Comments from other members of the FOMC about the potential to accelerate the tapering of the Fed’s bond purchases contributed to the less dovish outlook for Fed monetary policy and helped push Treasury yields higher. The minutes from the November FOMC meeting, released on Wednesday, also showed that some policymakers advocated for a quicker taper.
The yield of the 10-year U.S. Treasury bond was pushed up to 1.65% on Wednesday. The dollar index, which measures the greenback against six peers, edged lower from Wednesday's 96.938. However, it was up 0.73% on the week, recorded its fifth straight weekly gain.
Economic data were positive for the week - The number of Americans applying for unemployment benefits fell to the lowest weekly total since 1969, marking the eighth consecutive weekly decline. The 199,000 filings in the latest weekly count were down from 270,000 the previous week and was far below economists’ expectations. Fed's preferred inflation gauge in the PCE Price Index was up 5.0% YoY in October.
Core eurozone bond yields ended roughly flat after the coronavirus news dragged them off the week’s highs. However, peripheral eurozone bond yields stayed higher on inflation and the prospect of central banks tightening their policies, as did UK gilts.
The UK banned travel from South Africa and its neighbors to contain the new strain of coronavirus, with the EU expected for similar moves.
What Can We Expect from the Market this Week
Investors will come back from the weekend looking to determine if the market sell-off tied to a new COVID variant is overdone or if the pandemic recovery timeline is being pushed back.

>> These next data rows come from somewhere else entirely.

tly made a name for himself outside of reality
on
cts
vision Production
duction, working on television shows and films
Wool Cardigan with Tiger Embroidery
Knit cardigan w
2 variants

The selling pressure was not limited to travel and leisure stocks, as a risk-off trade swept over the tech sector, electric vehicle names and cryptocurrencies as well. It will be a busy week with a key OPEC meeting on the calendar and the November jobs report due out on Friday.
A monthly labor market update due out on Friday is likely to be the week’s most closely watched economic report. The data will show whether November maintained the pace of job growth seen in October, when the economy generated 531,000 new jobs—the biggest gain in three months—and unemployment fell to 4.6% from 4.8%.
Another important economic data being released this week include the consumer confidence index and the PMI index.